A Misleading Article on Illegal Aliens and Income Tax Payments

By David North on April 24, 2011

For advocates of the illegal alien population the headline seemed to be a winner. It said:

Study estimates that illegal immigrants paid $11.2 B in taxes last year, unlike GE, which paid zero


The news story was by Albor Ruiz and appeared in the New York Daily News on April 20.

While I will be the first to admit that our corporate tax laws are much too generous to fat-cat companies like General Electric – which had profits of $5 billion last year – the article's perspective on the payment rates of illegal aliens was misleading. Of course, some eight million illegal alien workers paid more taxes than a single pampered corporation, but is that the comparison we should focus upon?

Ruiz's article was based on a study released by a liberal think tank, the Institute for Taxation and Economic Policy, but the study itself did not appear to be available, a day or so ago, when I checked that entity's website.

I would be interested in reading the fine print of how they came to estimate the total income taxes collected by illegals, but lacking that opportunity let's just accept the $11.2 billion figure and compare it to something more useful – if less dramatic – than GE's remarkable tax avoidance success last year. (GE has a well-paid staff of some 1,000 people hired just to reduce – or eliminate – GE's tax bill.)

Yes, at first blush, $11.2 billion sounds like a lot of money, but how does that relate to the bigger picture, which was outlined in a CIS Backgrounder last year on aliens and taxes?

The Congressional Budget Office, whose estimates are widely trusted, has said that there would be $946 billion in federal individual income tax receipts in 2010. Now 11.2 billion is just 1.18 percent of the total. Thus, of America's income tax revenue, 98.82 percent came from people who were not illegal aliens.

When you examine the size of the individual payments by illegals, their economic utility becomes even less impressive. The U.S. Census Bureau reported that there were 139 million income tax returns in 2009, the last year for which this number is available.

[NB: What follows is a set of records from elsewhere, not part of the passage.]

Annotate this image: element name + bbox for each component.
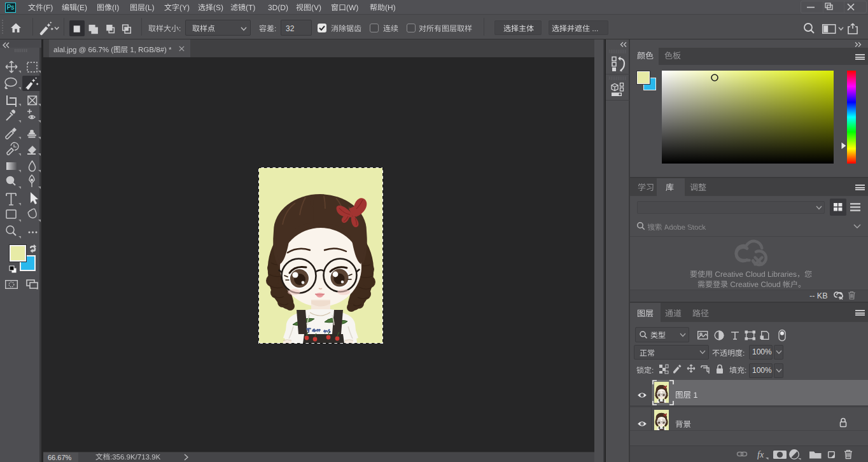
svg-text:fx: fx (757, 450, 764, 459)
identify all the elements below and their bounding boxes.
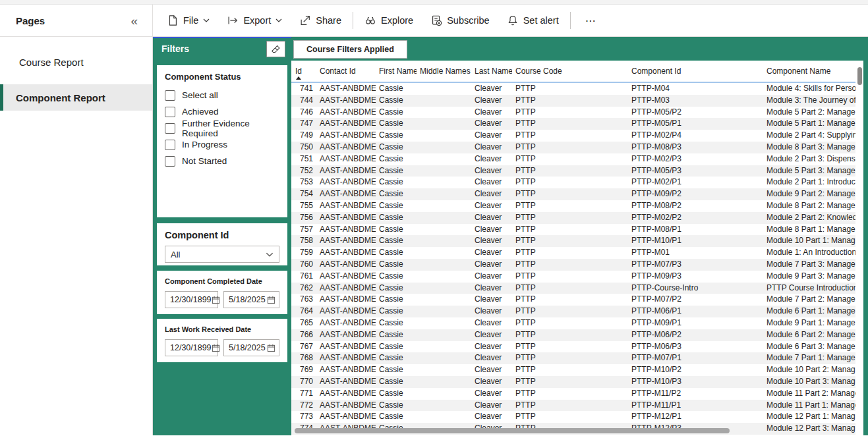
column-header-component-id[interactable]: Component Id [628,61,763,82]
cell [417,294,471,306]
table-row[interactable]: 763AAST-ANBDMECassieCleaverPTTPPTTP-M07/… [291,294,855,306]
report-toolbar: File Export Share Explore Subscribe [153,5,868,37]
more-options-icon[interactable]: ⋯ [573,14,609,27]
table-row[interactable]: 754AAST-ANBDMECassieCleaverPTTPPTTP-M09/… [291,188,855,200]
calendar-icon[interactable] [212,296,220,304]
table-row[interactable]: 756AAST-ANBDMECassieCleaverPTTPPTTP-M02/… [291,212,855,224]
table-row[interactable]: 761AAST-ANBDMECassieCleaverPTTPPTTP-M09/… [291,271,855,283]
file-button[interactable]: File [158,5,218,36]
cell: Cassie [376,364,417,376]
filter-checkbox-option[interactable]: Achieved [165,103,279,120]
filter-checkbox-option[interactable]: Select all [165,87,279,103]
column-header-id[interactable]: Id [291,61,316,82]
table-row[interactable]: 771AAST-ANBDMECassieCleaverPTTPPTTP-M11/… [291,388,855,400]
cell: AAST-ANBDME [316,142,376,153]
table-row[interactable]: 770AAST-ANBDMECassieCleaverPTTPPTTP-M10/… [291,376,855,388]
cell [417,283,471,294]
cell: PTTP [512,165,628,177]
table-row[interactable]: 749AAST-ANBDMECassieCleaverPTTPPTTP-M02/… [291,130,855,142]
table-row[interactable]: 746AAST-ANBDMECassieCleaverPTTPPTTP-M05/… [291,107,855,119]
column-header-component-name[interactable]: Component Name [763,61,855,82]
cell: PTTP [512,177,628,188]
table-row[interactable]: 747AAST-ANBDMECassieCleaverPTTPPTTP-M05/… [291,118,855,130]
cell: AAST-ANBDME [316,107,376,119]
sidebar-item-component-report[interactable]: Component Report [0,84,152,111]
table-row[interactable]: 755AAST-ANBDMECassieCleaverPTTPPTTP-M08/… [291,200,855,212]
cell: Cleaver [471,317,512,329]
cell: Module 6 Part 1: Manageme [763,306,855,317]
horizontal-scrollbar-thumb[interactable] [295,428,730,433]
cell [417,364,471,376]
cell: 760 [291,259,316,271]
checkbox-icon[interactable] [165,90,175,101]
explore-button[interactable]: Explore [356,5,422,36]
table-row[interactable]: 768AAST-ANBDMECassieCleaverPTTPPTTP-M07/… [291,352,855,364]
filter-checkbox-option[interactable]: Further Evidence Required [165,120,279,136]
table-row[interactable]: 767AAST-ANBDMECassieCleaverPTTPPTTP-M06/… [291,341,855,353]
vertical-scrollbar-thumb[interactable] [857,67,862,85]
cell: Cassie [376,188,417,200]
cell: Cassie [376,411,417,423]
cell: 759 [291,247,316,259]
cell: Cleaver [471,130,512,142]
component-id-dropdown[interactable]: All [165,246,279,263]
calendar-icon[interactable] [267,296,275,304]
column-header-last-name[interactable]: Last Name [471,61,512,82]
table-row[interactable]: 752AAST-ANBDMECassieCleaverPTTPPTTP-M05/… [291,165,855,177]
table-row[interactable]: 766AAST-ANBDMECassieCleaverPTTPPTTP-M06/… [291,329,855,341]
table-row[interactable]: 764AAST-ANBDMECassieCleaverPTTPPTTP-M06/… [291,306,855,317]
column-header-middle-names[interactable]: Middle Names [417,61,471,82]
checkbox-icon[interactable] [165,156,175,167]
cell: Module 12 Part 1: Managem [763,411,855,423]
last-work-date-start-input[interactable]: 12/30/1899 [165,339,218,356]
cell: AAST-ANBDME [316,306,376,317]
table-row[interactable]: 760AAST-ANBDMECassieCleaverPTTPPTTP-M07/… [291,259,855,271]
table-row[interactable]: 757AAST-ANBDMECassieCleaverPTTPPTTP-M08/… [291,224,855,236]
export-button[interactable]: Export [218,5,291,36]
component-completed-date-card: Component Completed Date 12/30/1899 5/18… [157,271,287,314]
cell: PTTP-M02/P2 [628,212,763,224]
collapse-pane-icon[interactable]: « [130,14,138,27]
cell [417,130,471,142]
table-row[interactable]: 769AAST-ANBDMECassieCleaverPTTPPTTP-M10/… [291,364,855,376]
checkbox-icon[interactable] [165,140,175,150]
table-row[interactable]: 750AAST-ANBDMECassieCleaverPTTPPTTP-M08/… [291,142,855,153]
calendar-icon[interactable] [212,344,220,352]
calendar-icon[interactable] [267,344,275,352]
subscribe-button[interactable]: Subscribe [422,5,498,36]
table-row[interactable]: 753AAST-ANBDMECassieCleaverPTTPPTTP-M02/… [291,177,855,188]
completed-date-end-input[interactable]: 5/18/2025 [223,291,279,308]
pages-pane-title: Pages [16,15,45,26]
share-button[interactable]: Share [291,5,350,36]
column-header-contact-id[interactable]: Contact Id [316,61,376,82]
checkbox-icon[interactable] [165,123,175,134]
last-work-date-end-input[interactable]: 5/18/2025 [223,339,279,356]
sidebar-item-course-report[interactable]: Course Report [0,49,152,75]
cell: 768 [291,352,316,364]
checkbox-icon[interactable] [165,107,175,117]
table-row[interactable]: 762AAST-ANBDMECassieCleaverPTTPPTTP-Cour… [291,283,855,294]
report-canvas: Filters Course Filters Applied Component… [153,37,868,435]
table-row[interactable]: 765AAST-ANBDMECassieCleaverPTTPPTTP-M09/… [291,317,855,329]
column-header-first-name[interactable]: First Name [376,61,417,82]
pages-list: Course Report Component Report [0,37,152,111]
set-alert-button[interactable]: Set alert [498,5,567,36]
chevron-down-icon [266,252,274,257]
completed-date-start-input[interactable]: 12/30/1899 [165,291,218,308]
cell: 769 [291,364,316,376]
file-icon [167,14,179,26]
table-row[interactable]: 773AAST-ANBDMECassieCleaverPTTPPTTP-M12/… [291,411,855,423]
table-row[interactable]: 772AAST-ANBDMECassieCleaverPTTPPTTP-M11/… [291,400,855,412]
table-row[interactable]: 751AAST-ANBDMECassieCleaverPTTPPTTP-M02/… [291,153,855,165]
table-row[interactable]: 759AAST-ANBDMECassieCleaverPTTPPTTP-M01M… [291,247,855,259]
filter-checkbox-option[interactable]: Not Started [165,153,279,169]
clear-filters-button[interactable] [266,41,285,57]
table-row[interactable]: 741AAST-ANBDMECassieCleaverPTTPPTTP-M04M… [291,82,855,95]
cell: 765 [291,317,316,329]
filter-checkbox-option[interactable]: In Progress [165,136,279,153]
column-header-course-code[interactable]: Course Code [512,61,628,82]
component-report-table: IdContact IdFirst NameMiddle NamesLast N… [291,61,863,435]
course-filters-applied-button[interactable]: Course Filters Applied [293,40,407,59]
table-row[interactable]: 758AAST-ANBDMECassieCleaverPTTPPTTP-M10/… [291,235,855,247]
table-row[interactable]: 744AAST-ANBDMECassieCleaverPTTPPTTP-M03M… [291,95,855,107]
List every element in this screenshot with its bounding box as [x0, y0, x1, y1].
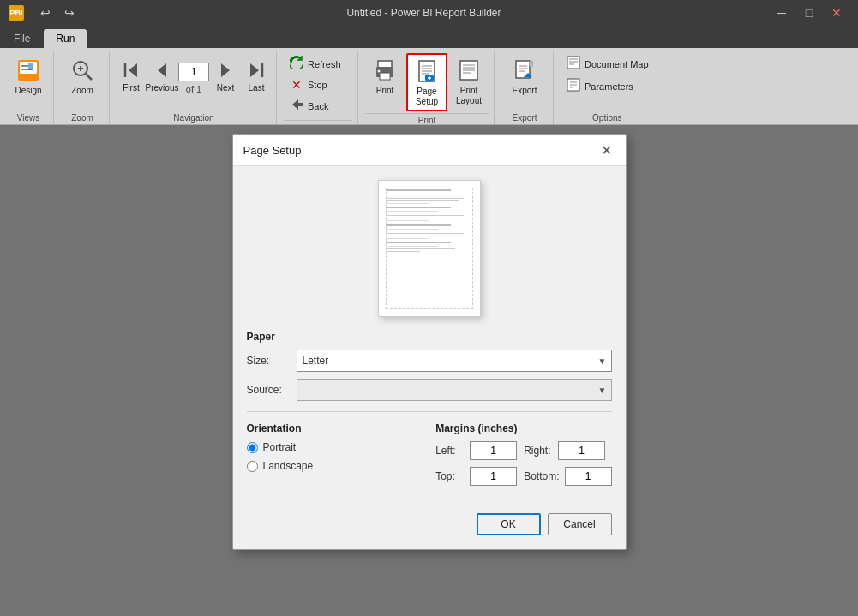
- size-select[interactable]: Letter A4 Legal Executive A3: [297, 350, 612, 372]
- export-group-label: Export: [501, 111, 548, 124]
- svg-rect-2: [21, 65, 28, 67]
- dialog-close-button[interactable]: ✕: [598, 141, 615, 158]
- export-button[interactable]: Export: [501, 53, 548, 99]
- cancel-button[interactable]: Cancel: [548, 513, 612, 535]
- svg-marker-15: [292, 99, 298, 110]
- landscape-label[interactable]: Landscape: [263, 460, 314, 472]
- first-button[interactable]: First: [117, 55, 146, 98]
- margins-rows: Left: Top:: [435, 441, 611, 493]
- print-layout-label: PrintLayout: [456, 86, 482, 106]
- minimize-button[interactable]: ─: [769, 3, 795, 22]
- source-select[interactable]: [297, 379, 612, 401]
- document-map-icon: [566, 56, 581, 72]
- svg-rect-4: [28, 63, 33, 70]
- thumb-line: [386, 248, 456, 249]
- svg-marker-11: [158, 63, 166, 77]
- thumb-line: [386, 200, 460, 201]
- thumb-line: [386, 238, 429, 239]
- ribbon-group-refresh: Refresh ✕ Stop Back: [279, 51, 358, 124]
- landscape-radio[interactable]: [247, 461, 258, 472]
- page-thumbnail: [378, 180, 481, 317]
- svg-rect-41: [567, 57, 579, 69]
- ribbon-tabs: File Run: [0, 26, 858, 48]
- left-input[interactable]: [470, 441, 517, 460]
- last-label: Last: [249, 83, 265, 93]
- next-button[interactable]: Next: [211, 55, 240, 98]
- svg-rect-19: [380, 73, 390, 80]
- source-label: Source:: [247, 384, 290, 396]
- nav-controls: First Previous of 1: [117, 53, 271, 98]
- title-controls: ↩ ↪: [36, 3, 79, 22]
- page-input[interactable]: [178, 63, 209, 81]
- print-icon: [371, 57, 399, 84]
- portrait-label[interactable]: Portrait: [263, 441, 297, 453]
- title-bar: PBI ↩ ↪ Untitled - Power BI Report Build…: [0, 0, 858, 26]
- parameters-icon: [566, 78, 581, 94]
- redo-button[interactable]: ↪: [60, 3, 79, 22]
- zoom-button[interactable]: Zoom: [61, 53, 104, 99]
- page-thumb-wrapper: [378, 180, 481, 317]
- print-button[interactable]: Print: [365, 53, 405, 99]
- portrait-row: Portrait: [247, 441, 419, 453]
- document-map-button[interactable]: Document Map: [561, 53, 654, 75]
- ribbon-group-print: Print PageSetup PrintLayout Print: [360, 51, 495, 124]
- ok-button[interactable]: OK: [477, 513, 541, 535]
- thumb-line: [386, 194, 438, 194]
- margin-left-row: Left:: [435, 441, 517, 460]
- margins-title: Margins (inches): [435, 422, 611, 434]
- page-setup-label: PageSetup: [416, 87, 438, 107]
- svg-line-6: [86, 74, 92, 80]
- thumb-line: [386, 189, 452, 191]
- divider: [247, 411, 612, 412]
- bottom-input[interactable]: [565, 467, 612, 486]
- parameters-button[interactable]: Parameters: [561, 75, 654, 97]
- paper-source-row: Source: ▼: [247, 379, 612, 401]
- navigation-group-label: Navigation: [117, 111, 271, 124]
- margin-top-row: Top:: [435, 467, 517, 486]
- thumb-line: [386, 229, 438, 230]
- print-layout-icon: [455, 57, 483, 84]
- content-area: Page Setup ✕: [0, 125, 858, 616]
- next-icon: [216, 61, 235, 81]
- refresh-button[interactable]: Refresh: [284, 53, 352, 75]
- bottom-label: Bottom:: [524, 470, 559, 482]
- right-label: Right:: [524, 445, 553, 457]
- portrait-radio[interactable]: [247, 442, 258, 453]
- parameters-label: Parameters: [585, 81, 633, 92]
- back-button[interactable]: Back: [284, 95, 352, 117]
- landscape-row: Landscape: [247, 460, 419, 472]
- ribbon-group-views: Design Views: [3, 51, 54, 124]
- thumb-lines: [379, 181, 480, 263]
- dialog-body: Paper Size: Letter A4 Legal Executive A3: [233, 166, 626, 506]
- window-title: Untitled - Power BI Report Builder: [87, 7, 760, 19]
- previous-icon: [153, 61, 171, 81]
- last-button[interactable]: Last: [242, 55, 271, 98]
- top-input[interactable]: [470, 467, 517, 486]
- back-icon: [289, 98, 304, 114]
- maximize-button[interactable]: □: [796, 3, 822, 22]
- tab-file[interactable]: File: [2, 29, 42, 48]
- print-layout-button[interactable]: PrintLayout: [449, 53, 489, 110]
- design-button[interactable]: Design: [9, 53, 48, 99]
- stop-button[interactable]: ✕ Stop: [284, 75, 352, 94]
- app-wrapper: PBI ↩ ↪ Untitled - Power BI Report Build…: [0, 0, 858, 616]
- thumb-line: [386, 215, 465, 216]
- thumb-line: [386, 218, 460, 218]
- print-label: Print: [376, 86, 394, 96]
- page-setup-icon: [413, 57, 441, 85]
- page-setup-button[interactable]: PageSetup: [406, 53, 447, 111]
- left-label: Left:: [435, 445, 465, 457]
- close-button[interactable]: ✕: [824, 3, 849, 22]
- refresh-icon: [289, 56, 304, 72]
- right-input[interactable]: [558, 441, 605, 460]
- svg-point-20: [378, 70, 381, 73]
- source-select-wrapper: ▼: [297, 379, 612, 401]
- thumb-line: [386, 220, 429, 221]
- ribbon-group-export: Export Export: [496, 51, 554, 124]
- tab-run[interactable]: Run: [44, 29, 87, 48]
- undo-button[interactable]: ↩: [36, 3, 55, 22]
- export-label: Export: [513, 86, 537, 96]
- paper-section-title: Paper: [247, 331, 612, 343]
- previous-button[interactable]: Previous: [147, 55, 177, 98]
- stop-label: Stop: [308, 80, 327, 90]
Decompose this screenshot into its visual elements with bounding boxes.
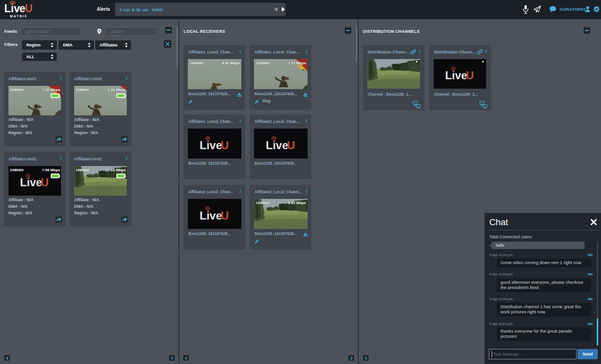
svg-text:MATRIX: MATRIX — [10, 14, 27, 18]
svg-text:U: U — [25, 2, 33, 15]
svg-text:Live: Live — [4, 2, 25, 15]
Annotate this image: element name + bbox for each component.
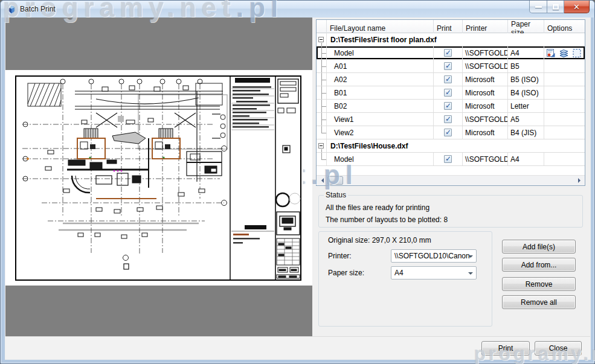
minimize-icon <box>535 6 542 8</box>
table-row[interactable]: A02 Microsoft B5 (ISO) <box>317 73 585 86</box>
preview-pane <box>5 18 312 336</box>
table-row[interactable]: Model \\SOFTGOLD A4 <box>317 46 585 60</box>
minimize-button[interactable] <box>529 1 547 13</box>
status-title: Status <box>324 191 348 199</box>
printer-label: Printer: <box>328 252 352 260</box>
printer-cell[interactable]: \\SOFTGOLD <box>463 60 508 72</box>
controls-pane: File/Layout name Print Printer Paper siz… <box>312 18 591 336</box>
status-line-2: The number of layouts to be plotted: 8 <box>326 216 448 224</box>
paper-cell[interactable]: A4 <box>508 153 544 165</box>
printer-combobox-value: \\SOFTGOLD10\Canon <box>394 252 470 260</box>
printer-cell[interactable]: \\SOFTGOLD <box>463 153 508 165</box>
print-preview-icon[interactable] <box>546 48 556 58</box>
layout-name[interactable]: Model <box>327 153 434 165</box>
print-checkbox[interactable] <box>444 75 452 83</box>
paper-cell[interactable]: B4 (JIS) <box>508 126 544 139</box>
scroll-thumb[interactable] <box>327 176 343 185</box>
layers-icon[interactable] <box>559 48 569 58</box>
chevron-down-icon <box>468 272 473 277</box>
window-title: Batch Print <box>20 5 56 13</box>
chevron-down-icon <box>468 255 473 260</box>
collapse-icon[interactable] <box>318 143 324 148</box>
layout-name[interactable]: A01 <box>327 60 434 72</box>
paper-cell[interactable]: A5 <box>508 113 544 126</box>
paper-cell[interactable]: B5 <box>508 60 544 72</box>
layout-name[interactable]: B01 <box>327 86 434 99</box>
table-row[interactable]: View1 \\SOFTGOLD A5 <box>317 113 585 126</box>
scroll-left-button[interactable] <box>317 176 327 185</box>
printer-cell[interactable]: \\SOFTGOLD <box>463 113 508 126</box>
client-area: File/Layout name Print Printer Paper siz… <box>5 18 591 360</box>
close-icon: ✕ <box>573 3 580 11</box>
table-row[interactable]: Model \\SOFTGOLD A4 <box>317 153 585 166</box>
app-icon <box>6 4 17 14</box>
paper-cell[interactable]: B4 (ISO) <box>508 86 544 99</box>
print-checkbox[interactable] <box>444 115 452 123</box>
original-size-label: Original size: 297,0 X 210,0 mm <box>328 236 431 244</box>
print-checkbox[interactable] <box>444 129 452 136</box>
bottom-bar: Print Close <box>5 336 590 359</box>
h-scrollbar[interactable] <box>317 175 585 185</box>
collapse-icon[interactable] <box>318 37 324 42</box>
drawing-preview <box>5 18 312 336</box>
print-button[interactable]: Print <box>481 341 530 356</box>
printer-cell[interactable]: Microsoft <box>463 73 508 86</box>
print-checkbox[interactable] <box>444 155 452 163</box>
paper-size-combobox[interactable]: A4 <box>391 266 477 279</box>
title-bar: Batch Print ✕ <box>1 1 594 18</box>
print-checkbox[interactable] <box>444 102 452 110</box>
table-row[interactable]: B02 Microsoft Letter <box>317 100 585 113</box>
group-row[interactable]: D:\TestFiles\First floor plan.dxf <box>317 33 585 46</box>
layout-name[interactable]: B02 <box>327 100 434 112</box>
maximize-icon <box>553 4 559 10</box>
paper-cell[interactable]: Letter <box>508 100 544 112</box>
batch-print-window: Batch Print ✕ <box>0 0 595 364</box>
printer-cell[interactable]: \\SOFTGOLD <box>463 46 508 59</box>
add-files-button[interactable]: Add file(s) <box>502 240 576 254</box>
group-file-name: D:\TestFiles\First floor plan.dxf <box>327 33 585 46</box>
layout-name[interactable]: Model <box>327 46 434 59</box>
paper-cell[interactable]: B5 (ISO) <box>508 73 544 86</box>
printer-cell[interactable]: Microsoft <box>463 126 508 139</box>
layout-name[interactable]: A02 <box>327 73 434 86</box>
layout-name[interactable]: View1 <box>327 113 434 126</box>
close-dialog-button[interactable]: Close <box>535 341 582 356</box>
status-line-1: All the files are ready for printing <box>326 203 429 212</box>
remove-button[interactable]: Remove <box>502 277 576 291</box>
options-cell <box>544 46 585 59</box>
group-row[interactable]: D:\TestFiles\House.dxf <box>317 139 585 153</box>
table-row[interactable]: A01 \\SOFTGOLD B5 <box>317 60 585 73</box>
printer-cell[interactable]: Microsoft <box>463 100 508 112</box>
close-button[interactable]: ✕ <box>564 1 590 13</box>
printer-combobox[interactable]: \\SOFTGOLD10\Canon <box>391 249 477 263</box>
print-checkbox[interactable] <box>444 49 452 57</box>
scroll-right-arrow-icon <box>578 178 583 183</box>
group-file-name: D:\TestFiles\House.dxf <box>327 139 585 152</box>
printer-cell[interactable]: Microsoft <box>463 86 508 99</box>
layout-name[interactable]: View2 <box>327 126 434 139</box>
table-row[interactable]: B01 Microsoft B4 (ISO) <box>317 86 585 100</box>
paper-size-label: Paper size: <box>328 269 364 277</box>
paper-size-combobox-value: A4 <box>394 269 404 277</box>
layouts-table: File/Layout name Print Printer Paper siz… <box>316 19 585 186</box>
maximize-button[interactable] <box>547 1 564 13</box>
print-checkbox[interactable] <box>444 62 452 70</box>
print-checkbox[interactable] <box>444 89 452 97</box>
remove-all-button[interactable]: Remove all <box>502 295 576 309</box>
selection-frame-icon[interactable] <box>572 48 582 58</box>
table-header: File/Layout name Print Printer Paper siz… <box>317 20 585 33</box>
paper-cell[interactable]: A4 <box>508 46 544 59</box>
scroll-left-arrow-icon <box>319 178 324 183</box>
scroll-right-button[interactable] <box>574 176 585 185</box>
add-from-button[interactable]: Add from... <box>502 258 576 272</box>
table-row[interactable]: View2 Microsoft B4 (JIS) <box>317 126 585 139</box>
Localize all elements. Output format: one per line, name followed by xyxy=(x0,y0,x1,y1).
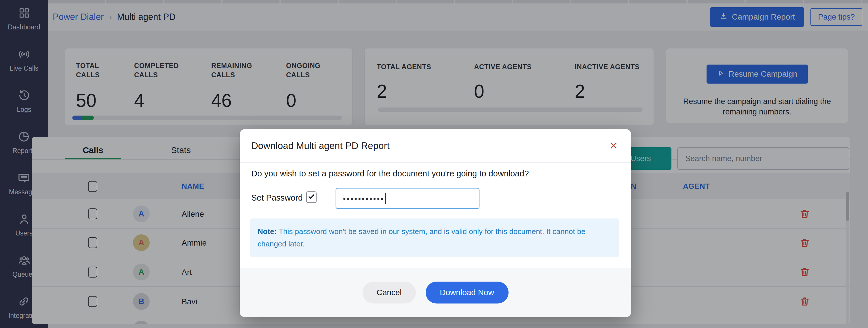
text-caret xyxy=(385,193,386,204)
password-input[interactable]: ••••••••••• xyxy=(336,188,479,209)
modal-header: Download Multi agent PD Report ✕ xyxy=(240,129,631,163)
cancel-button[interactable]: Cancel xyxy=(363,281,416,303)
modal-title: Download Multi agent PD Report xyxy=(251,140,390,151)
note-text: This password won't be saved in our syst… xyxy=(257,227,585,248)
set-password-label: Set Password xyxy=(251,193,303,202)
set-password-checkbox[interactable] xyxy=(306,191,317,203)
checkmark-icon xyxy=(308,193,315,201)
note-label: Note: xyxy=(257,227,277,236)
power-dialer-page: Dashboard Live Calls Logs Reports Messag… xyxy=(0,0,868,328)
password-note: Note: This password won't be saved in ou… xyxy=(250,218,619,257)
close-icon[interactable]: ✕ xyxy=(609,141,618,151)
download-report-modal: Download Multi agent PD Report ✕ Do you … xyxy=(240,129,631,317)
modal-footer: Cancel Download Now xyxy=(240,268,631,317)
download-now-button[interactable]: Download Now xyxy=(426,281,508,303)
password-question: Do you wish to set a password for the do… xyxy=(251,169,529,179)
password-masked-value: ••••••••••• xyxy=(343,195,384,203)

It is generally believed that there are something like eight million illegal aliens working in the country, almost all of whom should be filing income tax returns; eight million is 5.8 percent of 139 million.

So, we have 1.2 percent of the nation's income tax revenues coming from what appears to be 5.8 percent of the filers, meaning that, on average, the illegal's taxes are about 21 percent of those of the average worker; put it another way, they are 79 percent below the average tax payment. It would not be expected that the illegals, on average, would be paying as much taxes as others, as the illegals are both supposed to be excluded from jobs and have much lower than average levels of education, but 79 percent below par?

How much of that gap represents low incomes and how much relates to non-filing, or filing the 1040 (the form for residents) when illegal aliens here for less than five years should be filing the 1040 NR (NR for non-resident) form? The former has many more tax breaks than the latter. Nobody knows.

The Daily News article, however, does not ask these depressing questions or make these comparisons; it makes only the easy and politically correct comparison to GE's perhaps one-year stand as a 100 percent non-payer of corporate income taxes.

Nevertheless, count on the mass migration people talking for months about how the nation's illegals paid more taxes than GE.